As a clergy-person, that bothers me. Houses of worship are no place for that sort of government behavior. If someone was taking down all the plate numbers in your church parking lot, how would you feel? I’d feel like making a little visit to the local police station, wearing my clerical collar.

When I was a seminary student, studying at the denominational seminary of the little, historically Dutch-American denomination I was raised in and started ministry in, we learned something in a church history class that honestly floored me. (This was about a year before 9/11, I think.)

During World War I, understandably, many English-speaking Americans couldn’t tell the difference between Dutch and German. Of course, the fact that the Germans refer to themselves as “Deutsch.” Besides, they looked pretty similar, these big pale people, so, better safe than sorry, Dutch-speaking people were under suspicion of being sympathetic at best to the Germans. (Full disclosure: there was some fierce debate among some Dutch in America at the time about who to support in the war.)

The state of Iowa actually passed legislation that made it illegal for a worship service to be held in any language other than English. And while some places didn’t enforce this, others did. There were places where law enforcement officers attended church to make sure there was nothing but English spoken.

Meanwhile, “Dutch” churches that refused to put an American flag at the front of their sanctuary, made their children memorize the Heidelberg Catechism in Dutch, and worshipped in Dutch, were suspect.

During the course of that war, many congregations did begin to use English more and more. Partly because, a couple of generations into immigration (this group was not the early New Amsterdam Dutch of the Colonial era, but a later migratory group), their children and grandchildren were speaking English. But it was also because these churches realized that they needed to do things like string up an American flag and learn some hymns in English so that their neighbors would accept them.
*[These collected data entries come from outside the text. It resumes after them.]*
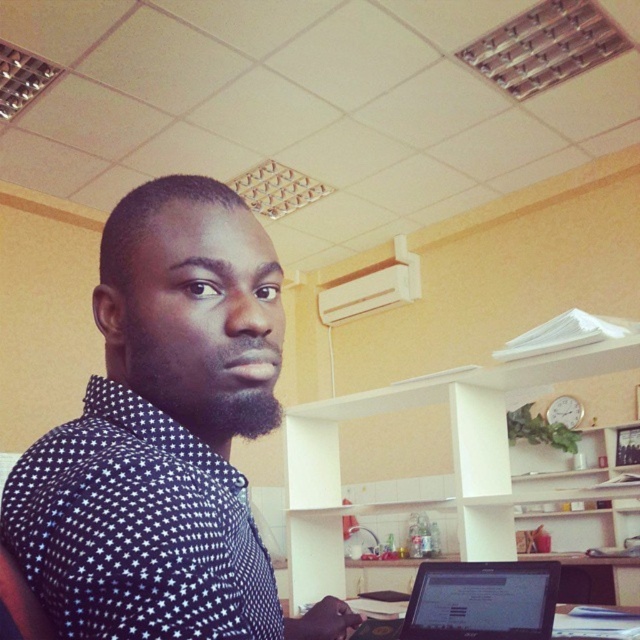 You are an office worker standing in front of the desk. You need to place a new document on the desk. Considering the black dotted shirt at upper left and the black matte laptop at lower center, which object is taller and should you avoid placing the document in front of to prevent blocking the view?

The black dotted shirt at upper left is taller than the black matte laptop at lower center. To avoid blocking the view, you should place the document away from the black dotted shirt at upper left since it is taller.

You are trying to locate the black dotted shirt at center in the image. According to the coordinates provided, where would you find it?

The black dotted shirt at center is located at point coordinates of (164, 435).

You are a photographer trying to capture a clear shot of the black dotted shirt at center and the black matte laptop at lower center. Since you want both items to appear equally sized in the photo, which object should you move closer to the camera and why?

You should move the black dotted shirt at center closer to the camera because it has a lesser width compared to the black matte laptop at lower center. By moving it closer, its apparent size in the photo will increase, making it match the size of the laptop in the frame.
While this was no where near the scale of surveillance and discrimination we’ve seen against Muslims in this country in the pst decade, when I hear about Muslim places of worship being suspect, I immediately am reminded that something small but similar happened to my religious great great grandparents. I’m guessing it wasn’t so great for actual German congregations in Iowa, either!

We have historically, as a nation, been capable before of discrimination against a religious group. How quickly we assimilate, and, sadly, join in casting suspicion on people who are different from us.

The thing is, except for a very few truly Native Americans, we were all immigrants once.